Reaction to “Numbers that Made the World, Pt. 3″

I thought the third part of the series was the strongest in at least one sense — this is the part that seemed to most fully and most compellingly do what it set out to do, which was to show how numbers are interwoven into the world all around us.  Specifically they examine music, architecture, the universe (in terms both cosmological and spiritual), and the future.

The discussion, which I applaud everyone involved for taking the time necessary to do properly, was a beautiful beautiful thing.  Numbers are built into the human musical impulst in a deeply primal way.  Simultaneously eerie and true.  Whatever the reason, whatever the explanation, aesthetically pleasing harmonies correspond to ratios (of frequencies, of string lengths, etc.) which have very good approximations by fractions with very small numerator and denominator.  And that’s been true for a lot longer than humanity has had knowledge of that fact or the sophistication of language to verbalize it.  But how can that be?  What is responsible for that?  Does the string know about rational approximation theory (a sophsticated subject in its own right)?  Is there a little mathematician in my ear who works out the frequency ratios and tells me how pleasant I think the chord is?  Spooky.

(Incidentally, the experiment described with a plucked string is one you should all actually do.  Strings are visibly, discernibly, dramatically “happier” to vibrate in ways corresponding to simple fractions.)

The remarks about contradictions and multiple universes and truths in connection with the tango are mathematically deep, maybe deeper than anything else in the program.  This distinction between truth as used in mathematics, in metamathematics, and in common discourse, deserves a lot more attention.  This may be the piece of the core of mathematics most misunderstood by nonmathematicians.  (From now on, I will think about this as the Tango Principle of mathematics.)  You should all listen to this program just for that clip, even if you haven’t listened to any of the other parts.

I’m glad that so much was made on zero and  the nature of zero.  Zero is a deep and powerful idea, and its discovery/invention was a major milestone in numnber systems.  It is absolutely essential to any kind of place-value-based system, which as I’ve already said comprise an important innovation.  The digression into Hindu and Buddhism conceptions of being and nothingness might have seemed out of place, but for once I don’t think so.  A very large part of making sense of mathematics is making sense of the difference between zero and nothing, of understanding the nature of identity operators.  I never thought of zero objects as corresponding to the “full void” notion in Buddhism, but there is something there.
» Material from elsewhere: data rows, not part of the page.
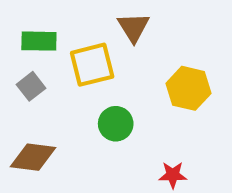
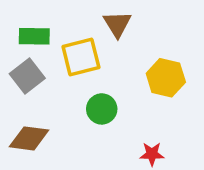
gray square: (31, 86) -> (27, 76), size x1.4

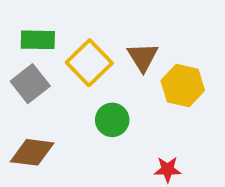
brown triangle: (117, 24) -> (143, 57), moved
yellow square: (81, 57) -> (89, 63), turned -30

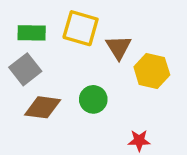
yellow square: (89, 63) -> (81, 28), moved, turned -30
brown diamond: (32, 152) -> (43, 107), moved

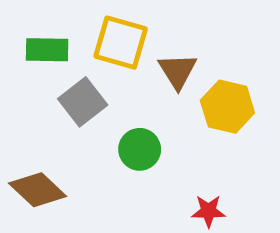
gray square: (25, 69) -> (83, 102), moved
brown diamond: (43, 107) -> (38, 190), moved, turned 36

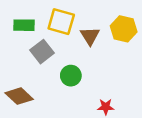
yellow hexagon: (227, 107) -> (124, 29), moved

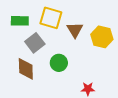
yellow hexagon: (124, 29) -> (102, 37), moved
brown diamond: (19, 96) -> (26, 69), moved, turned 45

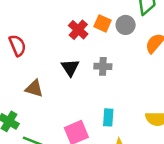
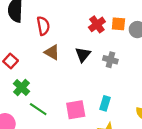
orange square: (103, 23) -> (118, 24), turned -32
brown triangle: (34, 88) -> (52, 52), moved

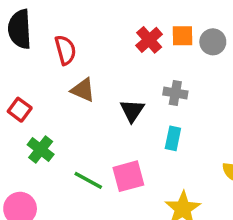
black triangle: (83, 55) -> (132, 111), moved
cyan rectangle: (105, 103) -> (173, 138), moved
green line: (38, 109) -> (88, 180), moved

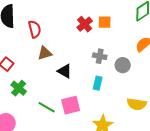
gray circle: (213, 42) -> (123, 65), moved
brown triangle: (83, 90) -> (45, 53), turned -42
black triangle: (132, 111) -> (65, 71), moved, turned -35

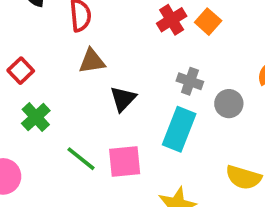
orange square: (105, 22) -> (208, 22), turned 32
black triangle: (65, 71) -> (123, 99), turned 35
cyan rectangle: (98, 83) -> (179, 129), size x1.6

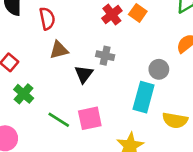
gray cross: (190, 81) -> (105, 56), moved
cyan rectangle: (179, 129) -> (144, 97), moved

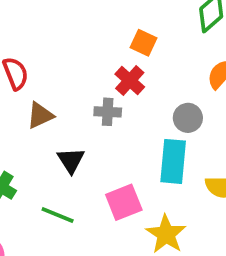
red cross: (112, 15) -> (130, 80), moved
black triangle: (84, 74) -> (71, 160), moved
pink square: (90, 118) -> (124, 202), moved

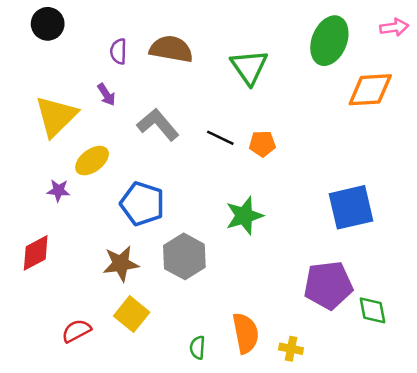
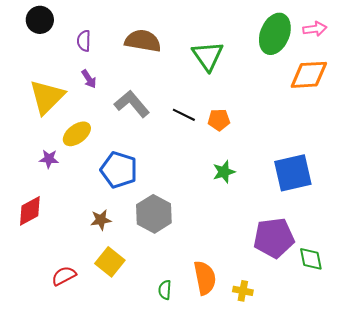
pink arrow: (394, 27) -> (315, 29), moved
purple semicircle: (118, 51) -> (84, 41), moved
green star: (244, 216) -> (224, 172), moved, size x0.7
brown star: (121, 264) -> (101, 220), size x0.7

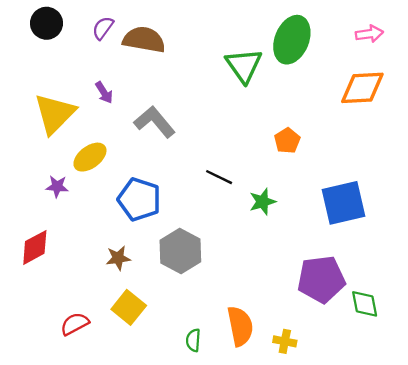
green ellipse: (275, 34) -> (292, 40), moved
purple semicircle: (84, 41) -> (103, 28), moved, turned 35
brown semicircle: (143, 41) -> (144, 40), moved
black line: (184, 115) -> (219, 177), moved
orange pentagon: (219, 120) -> (287, 141), moved, turned -30

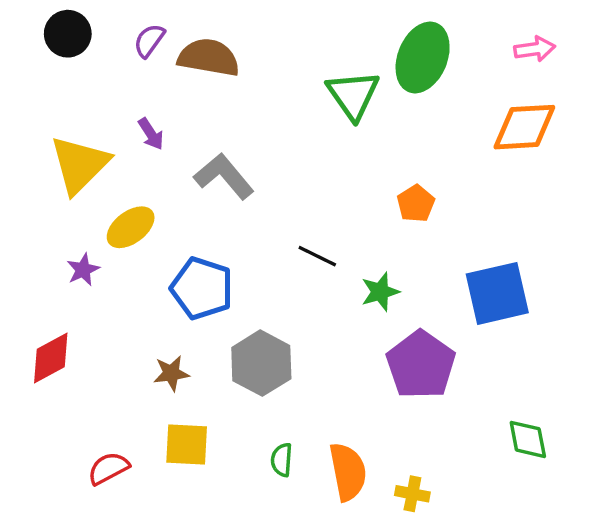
purple star: (57, 186) -> (83, 270), turned -30
purple pentagon: (321, 279) -> (421, 365), moved, turned -30
yellow square: (129, 307) -> (187, 445), turned -36
green semicircle: (193, 340) -> (282, 460), moved

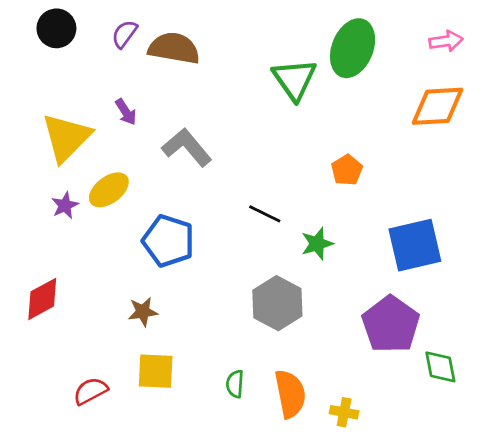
purple star: (83, 270) -> (65, 205), moved
gray hexagon: (261, 363) -> (277, 303), moved
purple pentagon: (421, 365) -> (391, 324), moved

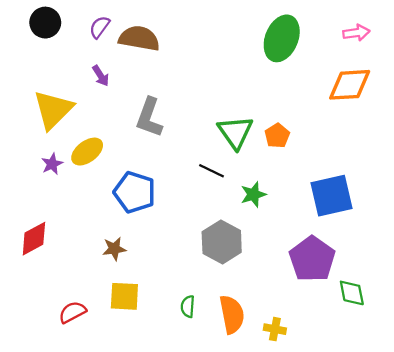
green triangle: (294, 79) -> (235, 132), moved
purple arrow: (126, 112) -> (101, 76), moved
gray L-shape: (187, 147) -> (149, 118), turned -120

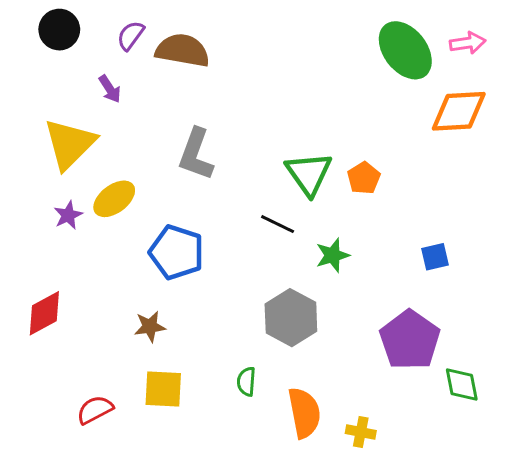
green ellipse: (282, 38) -> (405, 50), moved, turned -60
purple arrow: (101, 76) -> (110, 89), moved
blue square: (331, 196) -> (435, 257), size x0.5
green semicircle: (188, 306) -> (246, 382), moved

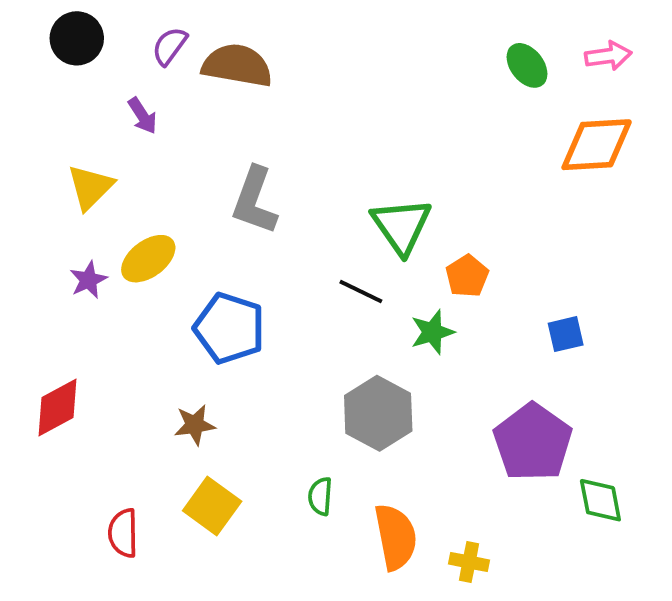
green ellipse: (405, 50) -> (527, 65), size x0.6
yellow triangle: (70, 144) -> (90, 187), size x0.7
orange pentagon: (364, 178) -> (467, 276), moved
yellow square: (163, 389) -> (212, 506), turned 33
red semicircle: (95, 410) -> (123, 533), turned -63

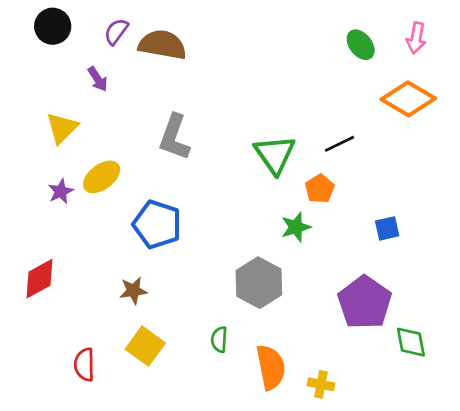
pink arrow: (608, 56) -> (416, 38), turned 108
orange diamond: (597, 145) -> (408, 99), turned 34
black line: (361, 292) -> (340, 144), moved, turned -52

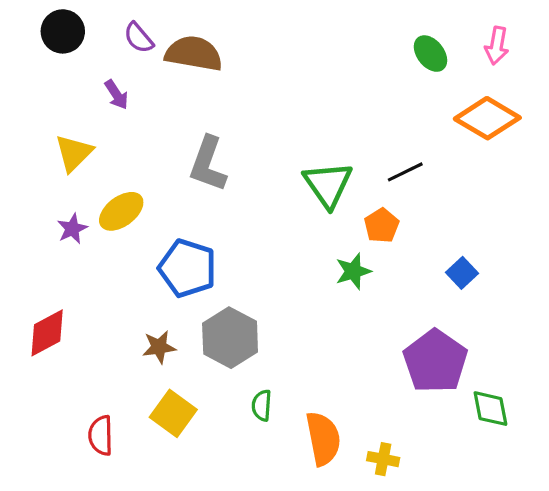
purple semicircle: (116, 31) -> (139, 38), turned -76
blue square: (387, 228) -> (462, 273), turned -30
gray hexagon: (259, 283) -> (230, 338), moved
I have mixed feelings about the concluding paragraph, which was excerpted from a book by the presenter Cecil Balmond, and which, it is obvious from the emotion in his voice as he read it, carries great significance and weight for him personally.  I’ll just say that 1) I didn’t get it and 2) it’s not the kind of note I would have chosen to end on.  It felt like a psalm from some numbery religion.  The reason I would not have ended that way is this: the average person finds math inscrutable enough, finds statements about the interestingness of numbers headache-inducing enough, that adding a layer of mystification seems unhelpful to me.  Maybe that’s why I am an educator and he has a show on the BBC (and the mathematician he spoke to about the Google age of numerocrats, Keith Devlin, is the official mathematician of NPR).  That said, to the extent I understand his mystical language, I agree with what he says.  Numbers and patterns describe our thoughts and our ideas and our lives, and simultaneously they transcend all these.  Numbers infuse our mental, practical, and spiritual lives in ways we understand and in ways we don’t understand.